Aujourd'hui, nous savons que le e-commerce augmentera de façon exponentielle dans les années à venir. En outre, la problématique de la périphérie se pose, à travers les centres commerciaux suburbains. Les ORT excluent en réalité certains territoires. Elles concernent des villes de 15 000 ou 20 000 habitants, voire plus. Les petites villes ne pourront pas y prétendre. Pour cette raison, nous avons tenu à parler de centres-villes et de centres-bourgs. L'opération OSER sera donc ouverte à tous les territoires, indépendamment d'une liste établie au sein d'un quelconque cabinet ministériel. Nous percevons en effet les ORT comme une méthode de recentralisation. Ce dispositif concerne 220 villes désignées pour cinq ans. Or nous estimons qu'environ 600 villes se trouvent aujourd'hui en difficulté. Ces chiffres indiquent que les ORT mettront au total plus de 15 ans à revitaliser les centres-villes qui en ont besoin. En outre, les villes qui veulent démarrer de véritables opérations de revitalisation se heurtent à un problème de déficit en ingénierie. De nombreuses villes parmi les 220 qui mettront en place des ORT seront contraintes par ce déficit. Mais sans ingénierie de projet, la contractualisation avec l'État sera bloquée, comme le rappelait récemment le président de l'ADCF.

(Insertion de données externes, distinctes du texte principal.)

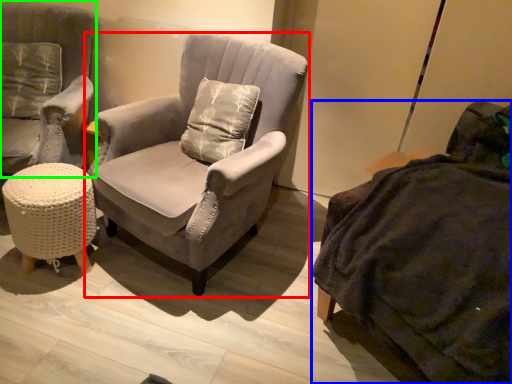 Question: Which object is the closest to the chair (highlighted by a red box)? Choose among these: studio couch (highlighted by a blue box) or chair (highlighted by a green box).

Choices:
 (A) studio couch
 (B) chair

Answer: (B) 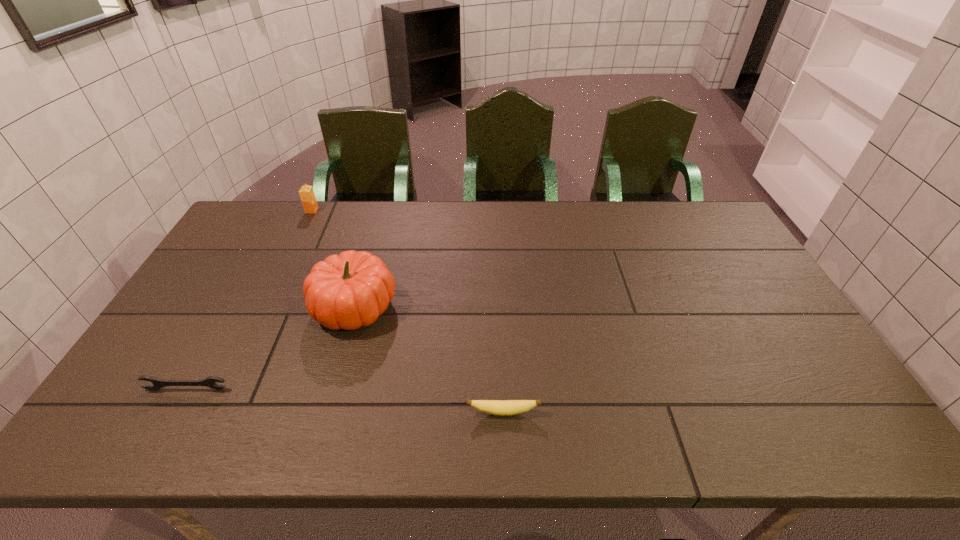 Where is `free space that is in between the third farthest object and the tallest object`? This screenshot has height=540, width=960. free space that is in between the third farthest object and the tallest object is located at coordinates coord(271,347).

Find the location of `vacant area that lies between the orange juice and the wrench`. vacant area that lies between the orange juice and the wrench is located at coordinates (250, 300).

Where is `free space between the second nearest object and the rightmost object`? The height and width of the screenshot is (540, 960). free space between the second nearest object and the rightmost object is located at coordinates (345, 400).

Locate an element on the screen. This screenshot has width=960, height=540. empty space between the second tallest object and the nearest object is located at coordinates (407, 311).

Identify the location of empty space that is in between the rightmost object and the wrench. (345, 400).

You are a GUI agent. You are given a task and a screenshot of the screen. Output one action in this format:
    pyautogui.click(x=<x>, y=<y>)
    Task: Click on the vacant area that lies between the second tallest object and the nearest object
    This screenshot has width=960, height=540.
    Given the screenshot: What is the action you would take?
    pyautogui.click(x=407, y=311)

I want to click on object that is the second closest to the second farthest object, so click(495, 407).

At what (x,y) coordinates should I click in order to perform the action: click on object that can be found as the second closest to the third farthest object. Please return your answer as a coordinate pair (x, y). The height and width of the screenshot is (540, 960). Looking at the image, I should click on (495, 407).

Find the location of `vacant point that satisfies the following two spatial constraints: 1. on the open ends of the nearest object; 2. on the left side of the wrench`. vacant point that satisfies the following two spatial constraints: 1. on the open ends of the nearest object; 2. on the left side of the wrench is located at coordinates (174, 412).

This screenshot has height=540, width=960. What are the coordinates of `vacant space that satisfies the following two spatial constraints: 1. on the open ends of the banana; 2. on the left side of the wrench` in the screenshot? It's located at (174, 412). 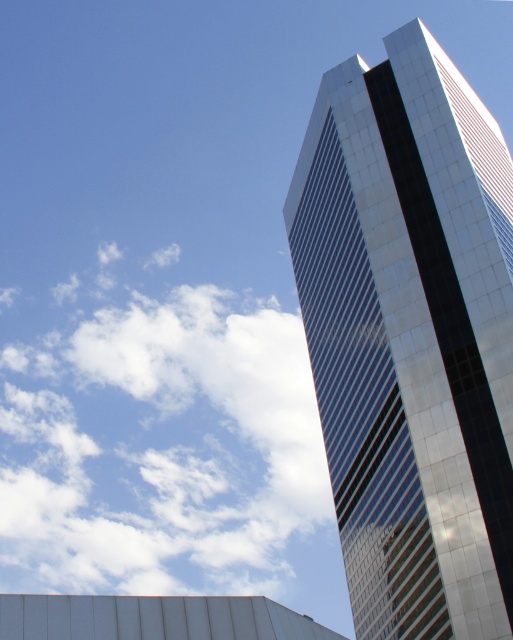 Question: Which point appears farthest from the camera in this image?

Choices:
 (A) (28, 419)
 (B) (418, 564)

Answer: (A)

Question: Is glossy glass tower at upper right bigger than white fluffy cloud at upper left?

Choices:
 (A) no
 (B) yes

Answer: (A)

Question: Observing the image, what is the correct spatial positioning of glossy glass tower at upper right in reference to white fluffy cloud at upper left?

Choices:
 (A) above
 (B) below

Answer: (A)

Question: Which object is farther from the camera taking this photo?

Choices:
 (A) glossy glass tower at upper right
 (B) white fluffy cloud at upper left

Answer: (B)

Question: Does glossy glass tower at upper right appear over white fluffy cloud at upper left?

Choices:
 (A) yes
 (B) no

Answer: (A)

Question: Which point is closer to the camera?

Choices:
 (A) white fluffy cloud at upper left
 (B) glossy glass tower at upper right

Answer: (B) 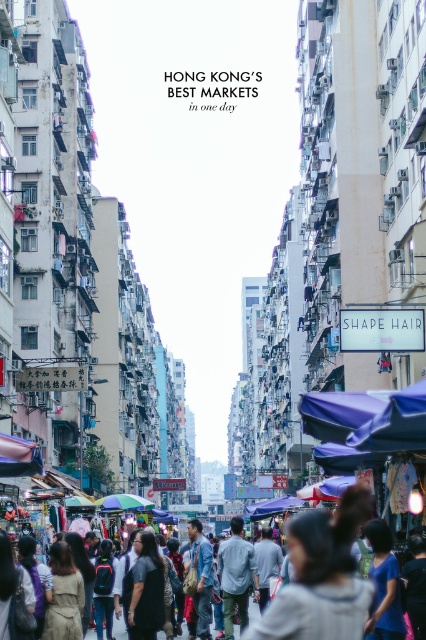 Question: Based on their relative distances, which object is farther from the blue fabric canopy at center?

Choices:
 (A) purple fabric canopy at center
 (B) light gray cotton shirt at center
 (C) blue fabric canopy at lower left

Answer: (B)

Question: Which point is farther from the camera taking this photo?

Choices:
 (A) (154, 506)
 (B) (198, 524)
 (C) (342, 563)

Answer: (A)

Question: Can you confirm if blue fabric canopy at lower left is positioned below purple fabric canopy at center?

Choices:
 (A) no
 (B) yes

Answer: (A)

Question: Where is blue fabric canopy at lower left located in relation to blue fabric canopy at center in the image?

Choices:
 (A) above
 (B) below

Answer: (A)

Question: Does blue denim jacket at center appear on the right side of blue fabric canopy at center?

Choices:
 (A) no
 (B) yes

Answer: (B)

Question: Which point is closer to the camera?

Choices:
 (A) [256, 516]
 (B) [14, 456]

Answer: (B) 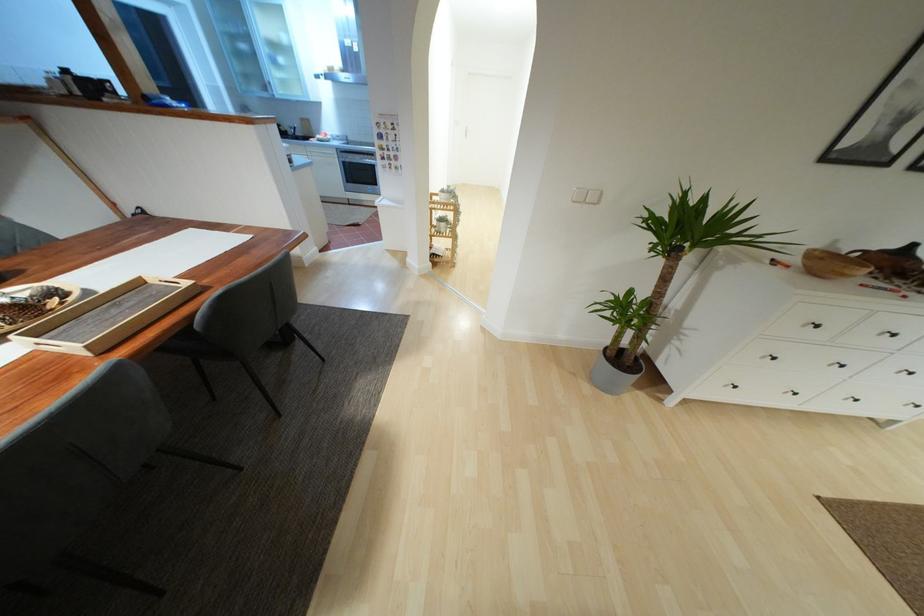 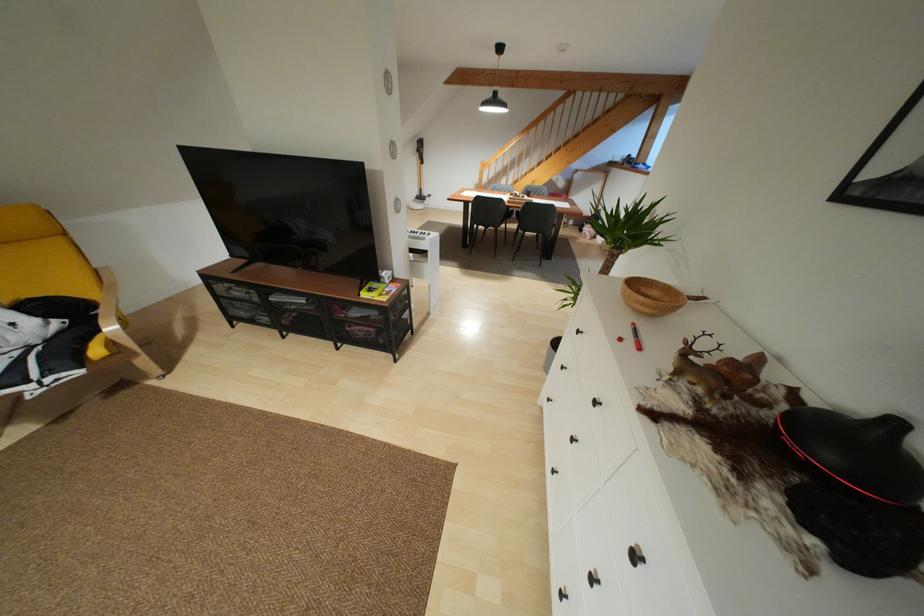 Locate, in the second image, the point that corresponds to pixel 842 366 in the first image.

(572, 439) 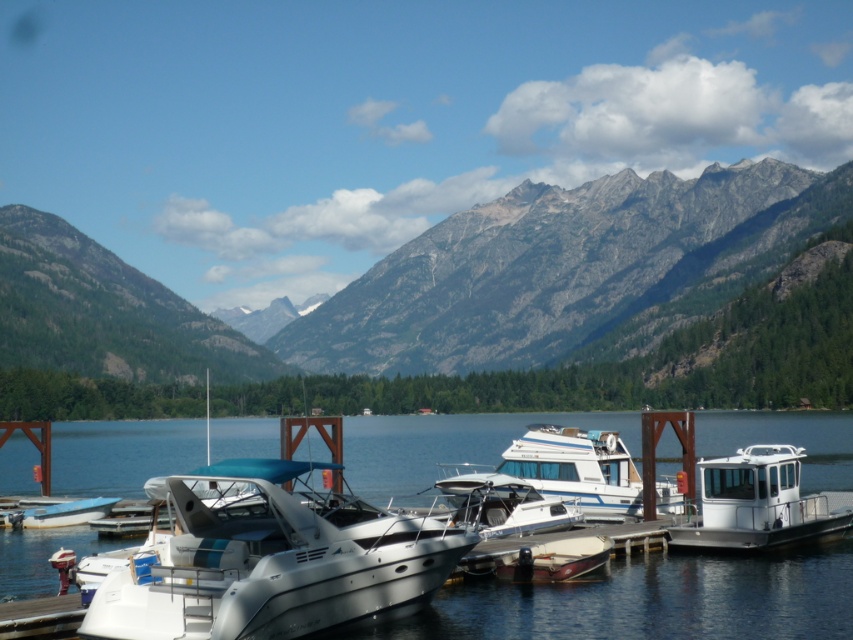 Consider the image. Is white glossy water at center smaller than white glossy boat at lower left?

No, white glossy water at center is not smaller than white glossy boat at lower left.

Which is more to the right, white glossy water at center or white glossy boat at lower left?

From the viewer's perspective, white glossy water at center appears more on the right side.

At what (x,y) coordinates should I click in order to perform the action: click on white glossy water at center. Please return your answer as a coordinate pair (x, y). Looking at the image, I should click on (659, 602).

Between white glossy houseboat at center and shiny brown boat at center, which one is positioned lower?

shiny brown boat at center

Which is in front, point (593, 432) or point (538, 564)?

Point (538, 564)

This screenshot has height=640, width=853. What do you see at coordinates (577, 468) in the screenshot? I see `white glossy houseboat at center` at bounding box center [577, 468].

Locate an element on the screen. white glossy houseboat at center is located at coordinates (577, 468).

Can you confirm if gray rocky mountain at left is smaller than shiny brown boat at center?

Actually, gray rocky mountain at left might be larger than shiny brown boat at center.

The width and height of the screenshot is (853, 640). I want to click on gray rocky mountain at left, so click(486, 307).

At what (x,y) coordinates should I click in order to perform the action: click on gray rocky mountain at left. Please return your answer as a coordinate pair (x, y). Looking at the image, I should click on (486, 307).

Le deuxième pilier de notre proposition consiste donc à créer une agence des centres-villes et des centres-bourgs, qui aura précisément pour mission d'aider les collectivités et intercommunalités à disposer de capacités d'ingénierie et d'assistance à maîtrise d'ouvrage. Ce guichet unique pourra d'ailleurs être en lien avec l'agence de cohésion territoriale prévue par le ministre de la Cohésion des territoires.

En parallèle, afin de renforcer le pouvoir des élus et de leur donner la possibilité d'orienter le commerce sur le long terme à travers des stratégies territoriales responsables, nous proposerons de rendre obligatoire le document d'aménagement artisanal et commercial (DAAC). Ce document sera en outre prescriptif dans les SCOT pour aider à développer des zones commerciales. Il s'agira par conséquent d'un document de base.

Nous souhaitons de plus que les périmètres OSER soient protégés de la fuite des équipements des services publics. Nous avons prévu que les autorités responsables de ces services informent en amont les élus de leurs projets de transfert. Les élus pourront d'une part s'y opposer et d'autre part récupérer les locaux de façon prioritaire par un droit de préemption.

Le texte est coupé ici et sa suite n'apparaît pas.